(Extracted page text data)
══════════════════════════════

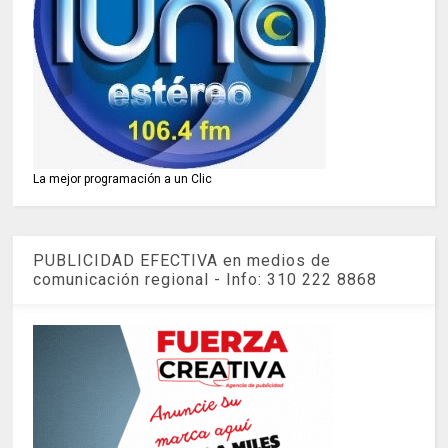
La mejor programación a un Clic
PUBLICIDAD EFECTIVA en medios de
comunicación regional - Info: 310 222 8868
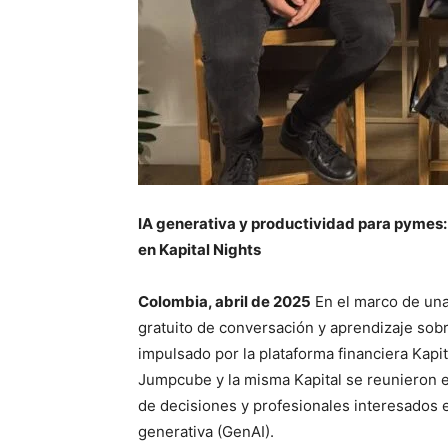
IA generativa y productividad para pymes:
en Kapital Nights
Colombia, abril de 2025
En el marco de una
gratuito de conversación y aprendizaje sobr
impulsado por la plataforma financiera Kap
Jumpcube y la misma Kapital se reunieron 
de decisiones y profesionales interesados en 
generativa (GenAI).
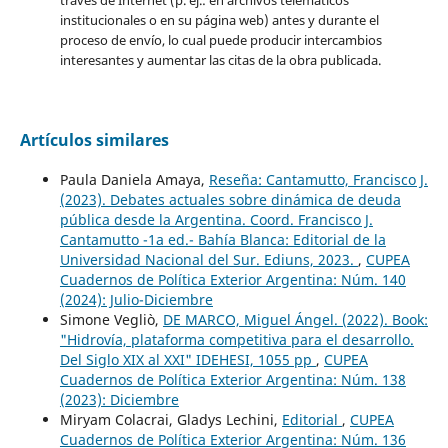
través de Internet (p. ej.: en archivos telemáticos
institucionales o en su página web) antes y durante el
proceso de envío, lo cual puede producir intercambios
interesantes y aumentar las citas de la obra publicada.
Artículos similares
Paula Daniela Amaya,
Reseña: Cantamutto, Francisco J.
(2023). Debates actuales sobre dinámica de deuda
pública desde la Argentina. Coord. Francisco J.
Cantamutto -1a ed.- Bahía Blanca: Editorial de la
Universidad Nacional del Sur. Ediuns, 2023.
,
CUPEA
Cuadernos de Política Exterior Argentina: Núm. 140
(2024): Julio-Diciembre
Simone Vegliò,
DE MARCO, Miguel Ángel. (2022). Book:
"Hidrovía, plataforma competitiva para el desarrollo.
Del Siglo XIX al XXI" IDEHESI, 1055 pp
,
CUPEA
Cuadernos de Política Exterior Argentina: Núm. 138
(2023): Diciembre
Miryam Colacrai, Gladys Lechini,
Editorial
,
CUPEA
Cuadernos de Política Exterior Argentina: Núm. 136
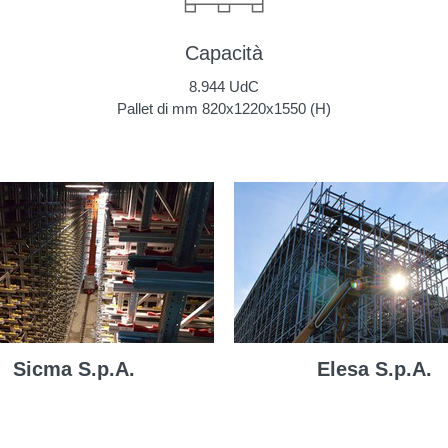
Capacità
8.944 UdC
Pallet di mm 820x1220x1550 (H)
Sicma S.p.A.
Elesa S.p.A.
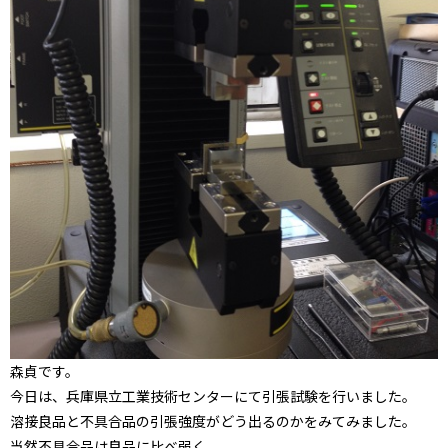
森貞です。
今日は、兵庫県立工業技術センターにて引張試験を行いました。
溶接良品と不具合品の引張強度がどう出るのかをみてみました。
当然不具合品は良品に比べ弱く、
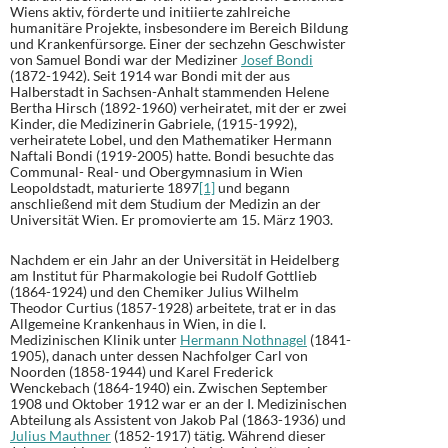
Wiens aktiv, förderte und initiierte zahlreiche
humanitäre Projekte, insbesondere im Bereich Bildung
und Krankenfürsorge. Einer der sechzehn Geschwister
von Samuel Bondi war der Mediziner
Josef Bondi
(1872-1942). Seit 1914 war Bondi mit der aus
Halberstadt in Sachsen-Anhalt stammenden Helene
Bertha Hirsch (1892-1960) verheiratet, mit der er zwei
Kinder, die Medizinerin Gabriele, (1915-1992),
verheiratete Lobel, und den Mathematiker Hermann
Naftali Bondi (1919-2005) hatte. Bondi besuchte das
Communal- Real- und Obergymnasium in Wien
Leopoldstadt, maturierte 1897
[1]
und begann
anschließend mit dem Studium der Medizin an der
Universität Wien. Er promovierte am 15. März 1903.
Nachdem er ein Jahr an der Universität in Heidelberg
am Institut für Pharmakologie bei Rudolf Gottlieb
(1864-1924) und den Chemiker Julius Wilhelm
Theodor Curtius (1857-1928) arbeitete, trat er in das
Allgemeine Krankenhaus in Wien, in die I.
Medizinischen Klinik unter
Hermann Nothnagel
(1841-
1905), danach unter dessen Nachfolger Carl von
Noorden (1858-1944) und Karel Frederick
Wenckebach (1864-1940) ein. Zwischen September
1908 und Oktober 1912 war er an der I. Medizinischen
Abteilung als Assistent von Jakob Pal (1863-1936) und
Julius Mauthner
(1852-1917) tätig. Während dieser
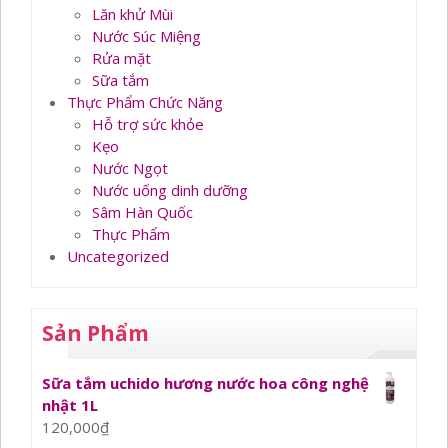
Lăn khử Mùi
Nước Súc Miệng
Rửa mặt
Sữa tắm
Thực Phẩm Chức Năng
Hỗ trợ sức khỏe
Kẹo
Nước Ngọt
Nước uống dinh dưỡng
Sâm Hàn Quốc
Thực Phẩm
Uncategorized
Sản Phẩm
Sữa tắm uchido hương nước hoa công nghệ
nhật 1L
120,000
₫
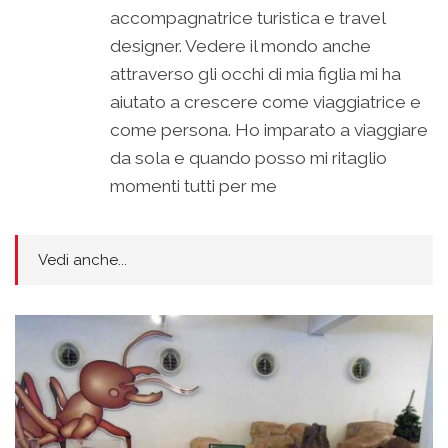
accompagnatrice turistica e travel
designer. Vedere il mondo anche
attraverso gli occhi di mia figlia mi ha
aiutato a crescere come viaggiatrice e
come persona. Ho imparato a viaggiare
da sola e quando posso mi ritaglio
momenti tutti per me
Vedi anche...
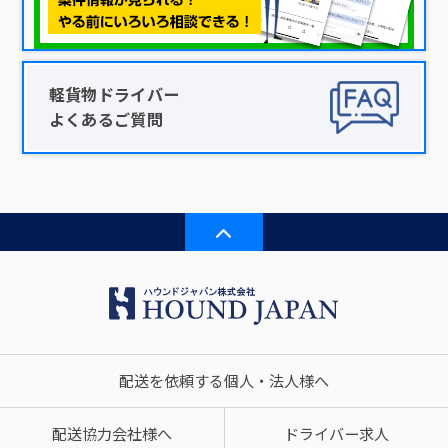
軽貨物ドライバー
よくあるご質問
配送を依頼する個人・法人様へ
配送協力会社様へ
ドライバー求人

══════════════════════════════

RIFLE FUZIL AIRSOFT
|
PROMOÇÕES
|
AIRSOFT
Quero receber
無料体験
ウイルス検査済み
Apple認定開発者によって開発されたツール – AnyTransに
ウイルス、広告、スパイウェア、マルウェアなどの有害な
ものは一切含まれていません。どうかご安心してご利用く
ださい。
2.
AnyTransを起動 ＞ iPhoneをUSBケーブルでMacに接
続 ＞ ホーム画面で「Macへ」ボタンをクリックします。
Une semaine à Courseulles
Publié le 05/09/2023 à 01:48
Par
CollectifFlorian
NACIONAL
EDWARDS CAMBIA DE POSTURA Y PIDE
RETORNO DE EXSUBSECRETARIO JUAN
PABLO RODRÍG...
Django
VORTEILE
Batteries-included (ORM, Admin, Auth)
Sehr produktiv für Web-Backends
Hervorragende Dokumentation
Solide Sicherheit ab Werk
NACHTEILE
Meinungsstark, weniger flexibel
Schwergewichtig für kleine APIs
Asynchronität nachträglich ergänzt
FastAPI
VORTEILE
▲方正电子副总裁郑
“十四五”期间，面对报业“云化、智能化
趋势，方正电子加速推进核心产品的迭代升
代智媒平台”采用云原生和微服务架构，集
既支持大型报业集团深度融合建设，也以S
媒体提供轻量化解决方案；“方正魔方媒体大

══════════════════════════════

## EXERCISE
Print nothing except the lines above from the one containing "La mejor programación a un Clic" down to the one containing "am Institut für", both included, exactly as written and free of pictures.

## ANSWER BOX
La mejor programación a un Clic
PUBLICIDAD EFECTIVA en medios de
comunicación regional - Info: 310 222 8868
IA generativa y productividad para pymes:
en Kapital Nights
Colombia, abril de 2025
En el marco de una
gratuito de conversación y aprendizaje sobr
impulsado por la plataforma financiera Kap
Jumpcube y la misma Kapital se reunieron 
de decisiones y profesionales interesados en 
generativa (GenAI).
través de Internet (p. ej.: en archivos telemáticos
institucionales o en su página web) antes y durante el
proceso de envío, lo cual puede producir intercambios
interesantes y aumentar las citas de la obra publicada.
Artículos similares
Paula Daniela Amaya,
Reseña: Cantamutto, Francisco J.
(2023). Debates actuales sobre dinámica de deuda
pública desde la Argentina. Coord. Francisco J.
Cantamutto -1a ed.- Bahía Blanca: Editorial de la
Universidad Nacional del Sur. Ediuns, 2023.
,
CUPEA
Cuadernos de Política Exterior Argentina: Núm. 140
(2024): Julio-Diciembre
Simone Vegliò,
DE MARCO, Miguel Ángel. (2022). Book:
"Hidrovía, plataforma competitiva para el desarrollo.
Del Siglo XIX al XXI" IDEHESI, 1055 pp
,
CUPEA
Cuadernos de Política Exterior Argentina: Núm. 138
(2023): Diciembre
Miryam Colacrai, Gladys Lechini,
Editorial
,
CUPEA
Cuadernos de Política Exterior Argentina: Núm. 136
Capacità
8.944 UdC
Pallet di mm 820x1220x1550 (H)
Sicma S.p.A.
Elesa S.p.A.
森貞です。
今日は、兵庫県立工業技術センターにて引張試験を行いました。
溶接良品と不具合品の引張強度がどう出るのかをみてみました。
当然不具合品は良品に比べ弱く、
Wiens aktiv, förderte und initiierte zahlreiche
humanitäre Projekte, insbesondere im Bereich Bildung
und Krankenfürsorge. Einer der sechzehn Geschwister
von Samuel Bondi war der Mediziner
Josef Bondi
(1872-1942). Seit 1914 war Bondi mit der aus
Halberstadt in Sachsen-Anhalt stammenden Helene
Bertha Hirsch (1892-1960) verheiratet, mit der er zwei
Kinder, die Medizinerin Gabriele, (1915-1992),
verheiratete Lobel, und den Mathematiker Hermann
Naftali Bondi (1919-2005) hatte. Bondi besuchte das
Communal- Real- und Obergymnasium in Wien
Leopoldstadt, maturierte 1897
[1]
und begann
anschließend mit dem Studium der Medizin an der
Universität Wien. Er promovierte am 15. März 1903.
Nachdem er ein Jahr an der Universität in Heidelberg
am Institut für Pharmakologie bei Rudolf Gottlieb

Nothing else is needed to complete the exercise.